B4C 및 BN계의 비산화성 붕소화합물을 함유한 피치계 분말은 사용중의 저산소분압하에서 B4C 및 BN 등의 비산화성 붕소산화물을 B4C+6CO=2B203+7C---(1)의 반응에 의해서 카본을 석출하며 공히 붕소산화물을 형성하여 체적팽창을 수반하기 때문에 치밀화로 기공의 밀폐화를 촉진하며, 이때 생성된 B203은 MgO-B203계 화합물로 되어 액상을 생성함으로써, 내화물 표면에 산화보호층을 형성한다.B 4 C, and pitch-based powder containing a non-acidic boron compound is of the BN type under a low oxygen partial pressure during use of the B 4 C and a non-acidic oxide such as boron BN B 4 C + 6CO = 2B 2 0 3 + 7C --- Due to the reaction of (1), carbon precipitates and forms a boron oxide, which entails volume expansion, thereby facilitating the sealing of pores by densification, and the produced B 2 0 3 is a MgO-B 2 0 3 -based compound. Thereby forming a liquid phase, thereby forming an oxide protective layer on the refractory surface.
또한 동시에 피치계 분말은 가열중 흑연화 과정에 의하여 공극이 내포한 탄소입자를 매트릭스(Matrix)중에 형성시킴으로써 탄성율을 저하시키는 효과를 발현하여 내스폴링성을 향상시킨다.At the same time, the pitch powder exhibits the effect of lowering the elastic modulus by forming carbon particles containing pores in the matrix by the graphitization process during heating, thereby improving spalling resistance.
따라서, 본 발명은 붕소화합물을 함유한 피치계 분말을 흑연조직내에 첨가함으로써, 흑연의 산화보호층 형성 및 저탄성율화로 산화방지 효과 및 내스폴링성을 비약적으로 향상시킨 것이다.Accordingly, the present invention significantly improves the anti-oxidation effect and spalling resistance by forming an oxide protective layer and lowering elastic modulus of graphite by adding a pitch-based powder containing a boron compound into the graphite structure.

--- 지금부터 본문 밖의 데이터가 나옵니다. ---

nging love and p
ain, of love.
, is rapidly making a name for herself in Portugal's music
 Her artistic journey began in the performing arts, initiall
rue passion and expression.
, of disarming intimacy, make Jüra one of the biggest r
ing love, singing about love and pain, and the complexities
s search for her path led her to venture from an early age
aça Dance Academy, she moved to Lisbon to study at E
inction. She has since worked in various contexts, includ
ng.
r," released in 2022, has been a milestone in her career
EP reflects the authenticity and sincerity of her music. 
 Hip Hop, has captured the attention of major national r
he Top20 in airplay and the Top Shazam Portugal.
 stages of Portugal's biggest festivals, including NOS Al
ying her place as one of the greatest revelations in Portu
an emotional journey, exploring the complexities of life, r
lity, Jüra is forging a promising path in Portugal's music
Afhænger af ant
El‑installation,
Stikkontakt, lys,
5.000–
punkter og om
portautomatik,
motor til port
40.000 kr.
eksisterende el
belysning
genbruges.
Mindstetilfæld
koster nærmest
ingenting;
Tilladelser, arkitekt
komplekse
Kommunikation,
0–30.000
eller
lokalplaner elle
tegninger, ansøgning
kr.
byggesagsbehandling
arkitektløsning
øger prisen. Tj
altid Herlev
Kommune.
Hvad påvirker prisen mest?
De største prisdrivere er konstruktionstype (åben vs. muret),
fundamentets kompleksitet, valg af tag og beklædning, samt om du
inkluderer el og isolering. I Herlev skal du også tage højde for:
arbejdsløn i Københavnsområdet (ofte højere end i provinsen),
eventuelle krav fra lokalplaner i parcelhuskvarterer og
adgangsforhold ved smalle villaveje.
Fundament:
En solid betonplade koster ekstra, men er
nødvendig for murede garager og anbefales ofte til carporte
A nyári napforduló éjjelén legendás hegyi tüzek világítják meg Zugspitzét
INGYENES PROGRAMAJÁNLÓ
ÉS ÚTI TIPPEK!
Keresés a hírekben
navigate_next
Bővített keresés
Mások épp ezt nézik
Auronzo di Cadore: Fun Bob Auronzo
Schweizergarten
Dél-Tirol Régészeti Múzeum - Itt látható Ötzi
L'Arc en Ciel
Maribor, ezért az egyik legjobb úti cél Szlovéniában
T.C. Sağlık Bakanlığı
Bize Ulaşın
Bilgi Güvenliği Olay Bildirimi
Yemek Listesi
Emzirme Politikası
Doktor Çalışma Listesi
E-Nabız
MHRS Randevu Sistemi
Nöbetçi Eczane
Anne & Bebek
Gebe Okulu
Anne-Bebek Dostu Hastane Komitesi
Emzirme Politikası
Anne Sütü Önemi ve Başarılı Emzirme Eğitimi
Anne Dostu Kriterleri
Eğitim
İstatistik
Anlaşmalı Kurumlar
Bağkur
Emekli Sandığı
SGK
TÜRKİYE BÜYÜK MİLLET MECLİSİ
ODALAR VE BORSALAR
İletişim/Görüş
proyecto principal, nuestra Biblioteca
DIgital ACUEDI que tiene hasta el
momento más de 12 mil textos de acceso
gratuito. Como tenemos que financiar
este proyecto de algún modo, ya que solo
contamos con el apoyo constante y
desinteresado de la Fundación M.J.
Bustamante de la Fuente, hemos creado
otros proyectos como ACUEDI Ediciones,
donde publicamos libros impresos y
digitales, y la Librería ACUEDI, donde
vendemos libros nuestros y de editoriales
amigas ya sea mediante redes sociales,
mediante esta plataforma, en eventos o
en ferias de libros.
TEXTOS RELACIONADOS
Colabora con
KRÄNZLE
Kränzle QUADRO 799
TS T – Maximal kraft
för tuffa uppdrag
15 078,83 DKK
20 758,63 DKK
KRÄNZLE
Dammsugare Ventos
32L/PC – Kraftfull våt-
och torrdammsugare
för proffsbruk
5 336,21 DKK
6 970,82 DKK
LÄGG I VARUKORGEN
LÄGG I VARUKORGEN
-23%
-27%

다음에, 본 발명에 이용된 배합원료의 구체예 및 한정이유에 대하여 서술한다.Next, the specific example and the reason for limitation of the compounding raw material used for this invention are described.
또 이하에 표시된 %는 모두 중량비율에 의한 것임을 밝혀둔다.In addition, it is clear that all the% shown below is by weight ratio.
마그네시아 내화재는 전융품, 소결품등이 사용가능 하지만, 될 수 있으면 고순도 또한 천연 마그네시아 결정 크기가 큰 것이 바람직하다. 사용량은 75∼95%이다.Magnesia refractory materials can be used as molten or sintered products, but high purity and natural magnesia crystals are preferred if possible. The amount used is 75 to 95%.
이 경우에 사용되는 흑연은 비정질 및 결정질등이 사용가능하지만, 될 수 있으면 천연산 인상흑연 및 강제조시 나오는 탄소 집진분을 정제해서 만든 키쉬(Kish) 인상흑연도 사용가능하며 불순물이 거의 없는 고순도 결정형 흑연을 사용하는 것이 내식성에 바람직하다.The graphite used in this case may be amorphous or crystalline, but if possible, it is also possible to use a natural impression graphite and Kish impression graphite which is made by refining carbon dust from forced preparation. It is preferable to use graphite for corrosion resistance.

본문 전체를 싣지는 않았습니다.